00:10:54.510 For example, a two-byte encoding using 16 bits can encode 65,536 distinct values, which was still just another specialized encoding format among many. During the late 80s, the concept of a new character encoding scheme that could handle any character on any computer emerged, leading to the invention of Unicode. The first version was introduced in 1991, adding a layer of abstraction by assigning a code point to every conceivable character. Unicode is a massive table containing over a million potential code points, allowing representation of a multitude of character sets, including those from Middle Eastern, Far Eastern, European, and prehistoric languages.
00:11:54.490 With Unicode, one can write a document encompassing virtually any language, including Klingon, and even emojis! As of May 2019, Unicode version 12.1 contains a repertoire of 137,929 characters, with numerous code points still available for additional characters. If you're thinking about creating a new writing system or language, worry not—Unicode has room for you!
00:12:24.500 A common misunderstanding is that Unicode is an encoding. It is not. Unicode does not define how to store numbers in a file; it's not binary code. Rather, it is an additional layer of abstraction between our understanding of a character and the bytes that the computer uses to represent that character.
00:13:04.600 For example, here's an illustration of an African writing system used to transcribe a Somali-language text. You can think of Unicode code points as associations or legends of characters. Interestingly, sometimes a character may have more than one code point, which brings us back to hexadecimal representations. Unicode points are often displayed in hexadecimal notation as it provides shorter ways to reference large numbers.
00:13:56.950 As we delve deeper into understanding encoding, it’s important to keep apart the characters—which are more abstract (like distinguishing between lowercase and uppercase)—from the actual encoding, which is the sequence of bytes representing those code points. There are various encodings for Unicode that fall under an umbrella called Unicode Transformation Format, or UTF. Three of the most popular UTF encodings are UTF-32, UTF-16, and UTF-8, each differing in how much space or how many bits they take to represent characters.
00:14:54.250 UTF-32 uses four bytes, hence 32 bits for every code point; UTF-16 uses between 2 and 4 bytes; while UTF-8 uses between 1 and 4 bytes per character. It's no surprise that UTF-8 is the most popular encoding. This graph may be dated, but the trajectory hasn't shifted since 2009. UTF-8 remains the dominant encoding, accounting for more than 94% of all web pages as of 2019, and an even higher percentage for the most popular web pages.
00:15:30.95 UTF-8's popularity stems from several factors, one being that it is backward-compatible with ASCII. This means that in most situations, it simply works. Moreover, given that UTF-8 uses between 1 and 4 bytes per character, it saves space compared to encodings that always use two or four bytes, such as UTF-16 or UTF-32. Additionally, it avoids complications related to endianness and byte order marks, which are required for UTF-16 and UTF-32.
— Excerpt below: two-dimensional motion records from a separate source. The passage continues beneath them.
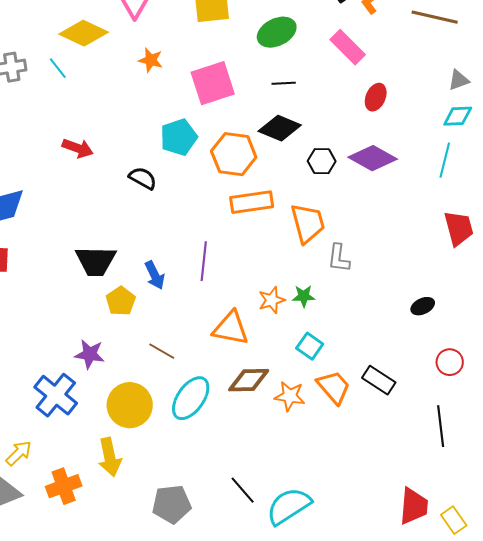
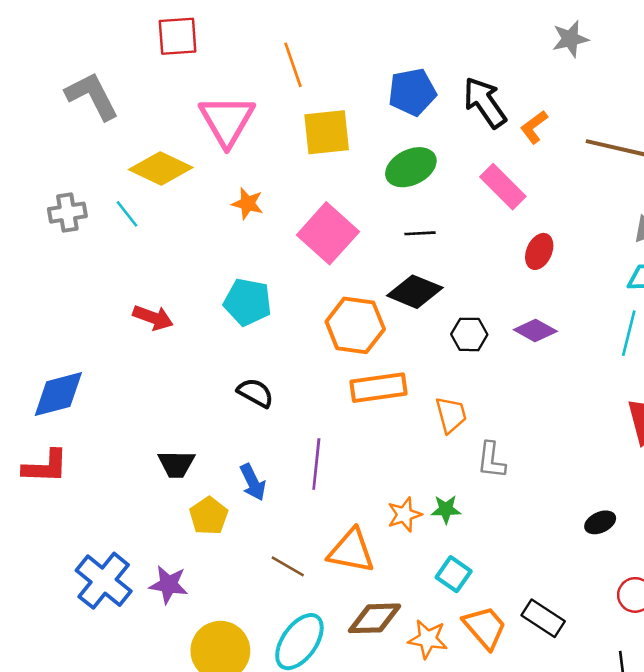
pink square: (213, 83) -> (328, 233), turned -30
cyan pentagon: (179, 137) -> (248, 302), moved, turned 30
purple diamond: (373, 158) -> (535, 331), size x0.7
black semicircle: (143, 178) -> (255, 393), moved
orange trapezoid: (308, 223) -> (451, 415), size x0.7
black trapezoid: (96, 261) -> (176, 464), size x0.7
brown line: (162, 351) -> (288, 566), moved
blue cross: (56, 395) -> (104, 581), moved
00:16:27.790 Let's discuss the term 'endianness' in the context of encodings. Endianness refers to the order of bytes in a multi-byte representation of a character. Computers, like humans, can read from left to right or right to left, and in this context, there are two options known as little-endian and big-endian. Little-endian stores bytes from least to most significant. For example, date formats in Europe that write dates as day-month-year reflect this ordering. Conversely, big-endian orders bytes from most to least significant, as seen in the ISO date format year-month-day.
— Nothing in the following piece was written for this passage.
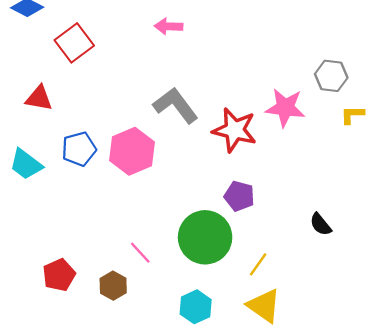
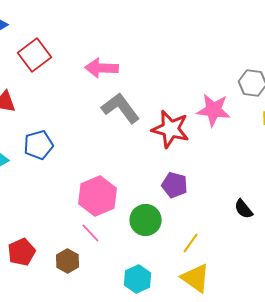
pink arrow: (169, 26) -> (102, 68), moved, size x1.4
pink hexagon: (132, 151) -> (98, 196), moved
green circle: (205, 237) -> (146, 220), size x0.7

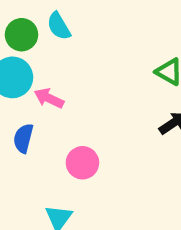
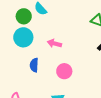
pink arrow: (49, 98) -> (54, 43), moved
00:17:56.330 When interpreting a multi-byte character representation, if your computer reads based on big-endian and the data is encoded using little-endian format, it won't parse correctly. Endianness only becomes critical for multi-byte characters; single-byte characters, like ASCII, don't present ordering issues. The challenges of endianness underscore UTF-8's popularity, as it is not endianness dependent; the way bytes are interpreted is unaffected by processor architecture.
00:19:47.020 Unicode is a brilliant solution to a significant issue, though it has its imperfections. The Unicode Consortium decides what to add or change, and their choices can sometimes be perplexing, as seen with the unification of common origin characters like the Han glyphs. This merging has caused frustration for users of those characters. Furthermore, variable-width encoding isn't suitable for every application, and it can be challenging to anticipate the size of character sets. Converting between UTF encodings can also be quite complex.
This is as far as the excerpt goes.